Active Ras Pull-Down and Detection
Cells were grown so they were sub-confluent in T75 flasks prior to harvesting, processing and western blotting for Ras small GTPase activation using the Active Ras Pull-Down and Detection Kit (Thermo Scientific, Rockford, IL, USA). Experiments were performed per protocol according to the manufacturer’s instructions.
One-step viral growth assays
Cells were seeded at 1×105 in 24 well plates and treated o/n at 37°C with plating media alone, or plating media containing EGFR ligand/inhibitors. The following day cells were infected with reovirus for 2 hrs. Monolayers were washed once with PBS and the ligand/inhibitors replaced. Cells were scraped into the supernatant and harvested at time points post-infection, freeze-thawed three times and titred by TCID50 assay on L929 cells, as described previously
Cells were plated at 5 × 105 in 6 cm dishes. Cells were treated with SB202190 (10 μM) for 2 hours, harvested, and analysed for phospho-p38 (Surveyor IC: Human/Mouse/Rat Phospho-p38∝ (T180/Y182) immunoassay #SUV869, R&D Systems, Minneapolis, USA). Experiments were performed according to the protocol provided for the assay by the manufacturers.

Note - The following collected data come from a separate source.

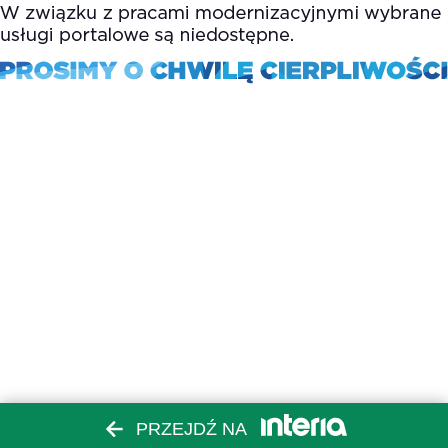
PRZEJDŹ NA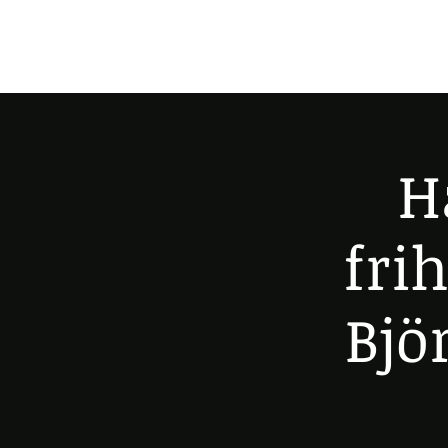
H
fri
Bjö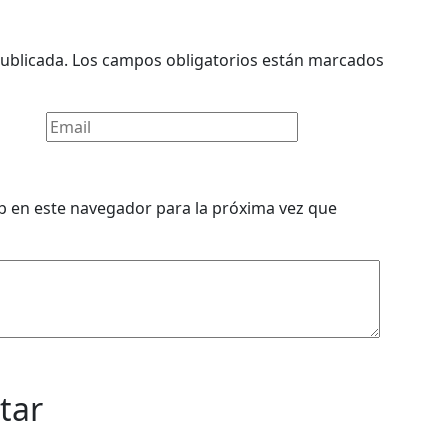
ublicada.
Los campos obligatorios están marcados
b en este navegador para la próxima vez que
tar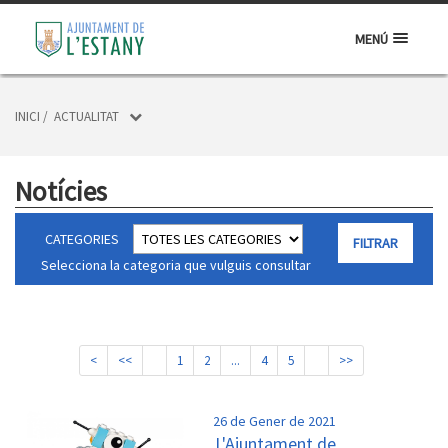
MENÚ
INICI
/
ACTUALITAT
Notícies
CATEGORIES
Selecciona la categoria que vulguis consultar
<
<<
1
2
...
4
5
>>
26 de Gener de 2021
L'Ajuntament de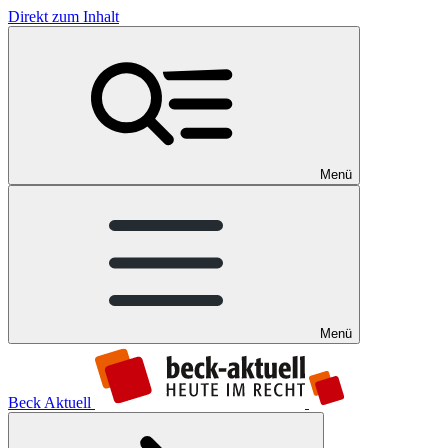
Direkt zum Inhalt
Menü
Menü
Beck Aktuell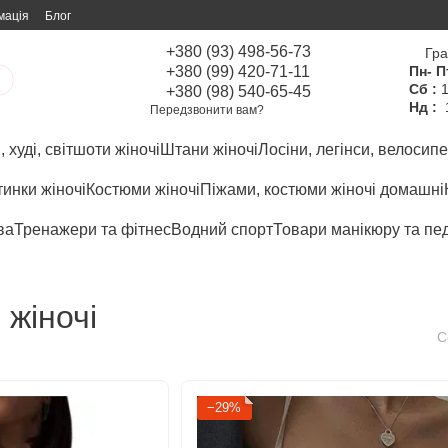
мація
Блог
+380 (93) 498-56-73
Гра
+380 (99) 420-71-11
Пн- П
Сб :
1
+380 (98) 540-65-45
Нд :
Передзвонити вам?
 худі, світшоти жіночі
Штани жіночі
Лосіни, легінси, велосипе
инки жіночі
Костюми жіночі
Піжами, костюми жіночі домашні
ва
Тренажери та фітнес
Водний спорт
Товари манікюру та пе
 жіночі
С
−29%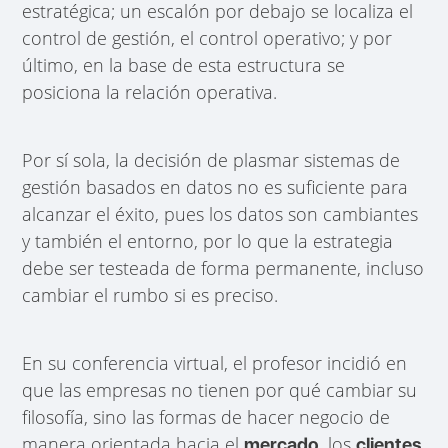
estratégica; un escalón por debajo se localiza el
control de gestión, el control operativo; y por
último, en la base de esta estructura se
posiciona la relación operativa.
Por sí sola, la decisión de plasmar sistemas de
gestión basados en datos no es suficiente para
alcanzar el éxito, pues los datos son cambiantes
y también el entorno, por lo que la estrategia
debe ser testeada de forma permanente, incluso
cambiar el rumbo si es preciso.
En su conferencia virtual, el profesor incidió en
que las empresas no tienen por qué cambiar su
filosofía, sino las formas de hacer negocio de
manera orientada hacia el
, los
mercado
clientes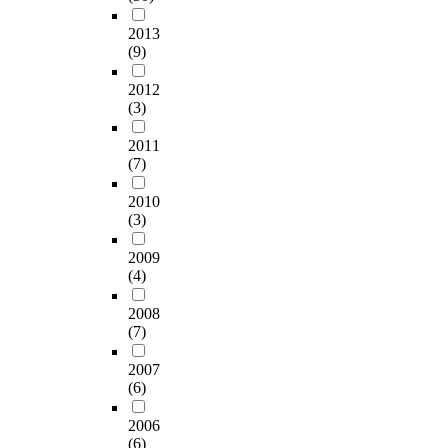
2013
(9)
2012
(3)
2011
(7)
2010
(3)
2009
(4)
2008
(7)
2007
(6)
2006
(6)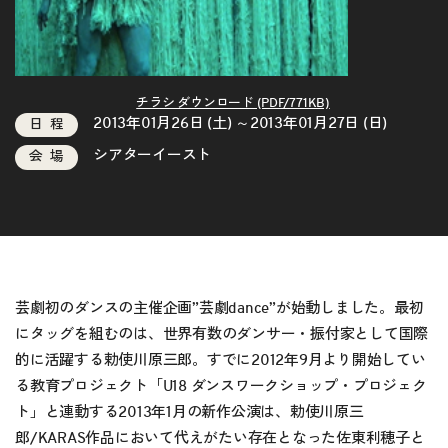
チラシ ダウンロード (PDF/771KB)
2013年01月26日 (土) ～2013年01月27日 (日)
日程
シアターイースト
会場
芸劇初のダンスの主催企画”芸劇dance”が始動しました。最初
にタッグを組むのは、世界有数のダンサー・振付家として国際
的に活躍する勅使川原三郎。すでに2012年9月より開始してい
る教育プロジェクト「U18 ダンスワークショップ・プロジェク
ト」と連動する2013年1月の新作公演は、勅使川原三
郎/KARAS作品において代えがたい存在となった佐東利穂子と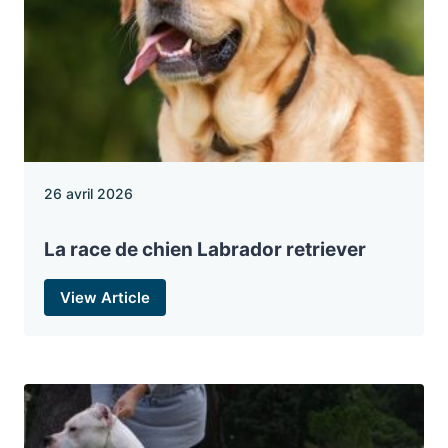
26 avril 2026
La race de chien Labrador retriever
View Article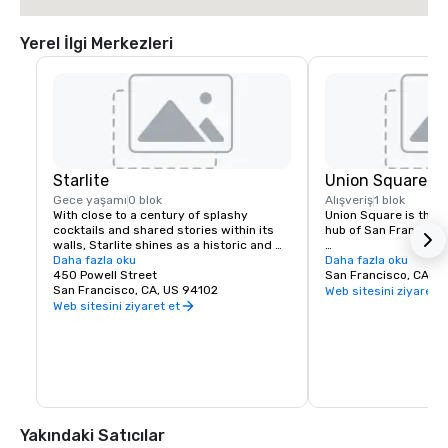
Yerel İlgi Merkezleri
Starlite
Union Square
Gece yaşamı
0 blok
Alışveriş
1 blok
With close to a century of splashy 
Union Square is the re
cocktails and shared stories within its 
hub of San Francisco. 
walls, Starlite shines as a historic and 
revered San Francisco establishment. 
Daha fazla oku
It boasts the city’s la
Daha fazla oku
Located on the top floor of Beacon 
450 Powell Street
luxury, department a
San Francisco, CA, U
Grand.
San Francisco, CA, US 94102
shopping, making it o
Web sitesini ziyaret e
tourist attractions in
Web sitesini ziyaret et
States. A spectacular 
art galleries, salons,
contribute to the are
24-hour character.
Yakındaki Satıcılar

Cal27, HN3, HN5 and SIHN-5B cells plated at 1 × 106 in 10 cm dishes were treated with reovirus at an MOI of 5, or left untreated. Cells were incubated for 24 hours and supernatants were collected and spun down to remove cell debris. Samples were stored at −20°C until analysis for alpha, beta and gamma interferon by ELISA. IFN-α was analysed using match-paired antibodies from Mabtech, IFN-γ with match-paired antibodies from BD Biosciences and IFN-β using a kit from PBL Interferon Source according to the manufacturer’s instructions. Data were read on a Multiskan EX plate reader (Thermo Scientific) at 405 nm using Ascent software.
JAM-1 FACS Analysis
Cells were harvested with trypsin, pelleted and resuspended in FACS buffer (1% FCS in PBS). 1 × 105 cells in 100 μL were stained with 2 μL of JAM-A antibody (1H2A9, Santa Cruz, USA) or isotype control (mouse IgG2b-PE, Santa Cruz) and incubated for 30 minutes at 4°C. One millilitre of FACS buffer was added and cells were pelleted. Pellets were either resuspended in 500 μL PBS and analysed within an hour using a FACSCalibur machine (Becton Dickinson, Oxford, UK), or fixed in 1% paraformaldehyde for analysis within 5 days.

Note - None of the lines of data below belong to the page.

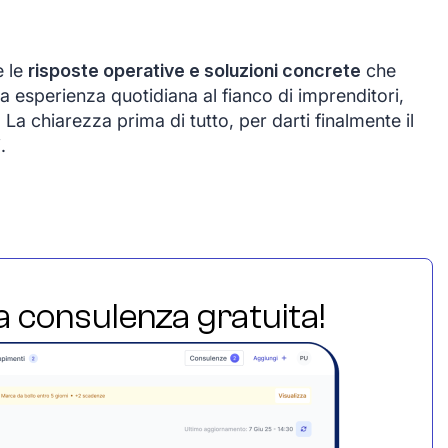
e le
risposte operative e soluzioni concrete
che
a esperienza quotidiana al fianco di imprenditori,
 La chiarezza prima di tutto, per darti finalmente il
.
ua consulenza gratuita!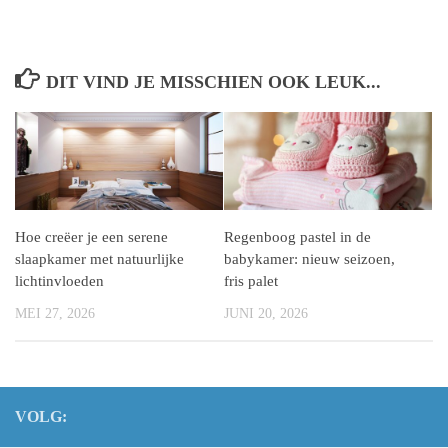
DIT VIND JE MISSCHIEN OOK LEUK...
Hoe creëer je een serene
Regenboog pastel in de
slaapkamer met natuurlijke
babykamer: nieuw seizoen,
lichtinvloeden
fris palet
MEI 27, 2026
JUNI 20, 2026
VOLG: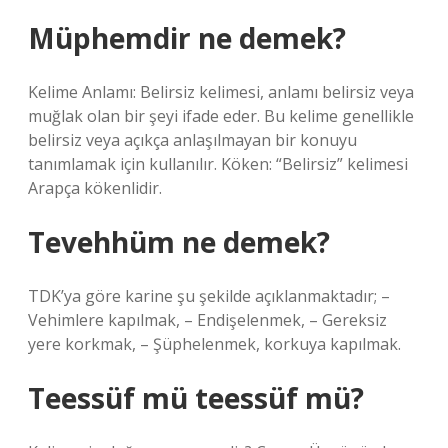
Müphemdir ne demek?
Kelime Anlamı: Belirsiz kelimesi, anlamı belirsiz veya
muğlak olan bir şeyi ifade eder. Bu kelime genellikle
belirsiz veya açıkça anlaşılmayan bir konuyu
tanımlamak için kullanılır. Köken: “Belirsiz” kelimesi
Arapça kökenlidir.
Tevehhüm ne demek?
TDK’ya göre karine şu şekilde açıklanmaktadır; –
Vehimlere kapılmak, – Endişelenmek, – Gereksiz
yere korkmak, – Şüphelenmek, korkuya kapılmak.
Teessüf mü teessüf mü?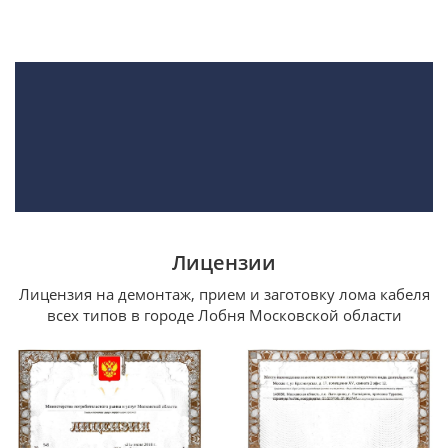
Лицензии
Лицензия на демонтаж, прием и заготовку лома кабеля
всех типов в городе Лобня Московской области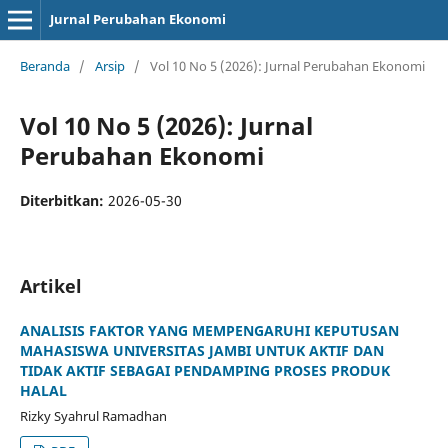
Jurnal Perubahan Ekonomi
Beranda
/
Arsip
/
Vol 10 No 5 (2026): Jurnal Perubahan Ekonomi
Vol 10 No 5 (2026): Jurnal
Perubahan Ekonomi
Diterbitkan:
2026-05-30
Artikel
ANALISIS FAKTOR YANG MEMPENGARUHI KEPUTUSAN
MAHASISWA UNIVERSITAS JAMBI UNTUK AKTIF DAN
TIDAK AKTIF SEBAGAI PENDAMPING PROSES PRODUK
HALAL
Rizky Syahrul Ramadhan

The data on EGFR status and reovirus cell killing were not normally distributed. Therefore Spearman’s rank correlation was used to test the correlation between EGFR status and reovirus cytotoxicity. A non-parametric test (Wilcoxon signed rank test) was used for testing of significance when evaluating the effects of agonists and inhibitors of the RGFR/Ras pathway on reovirus-induced cytotoxicity.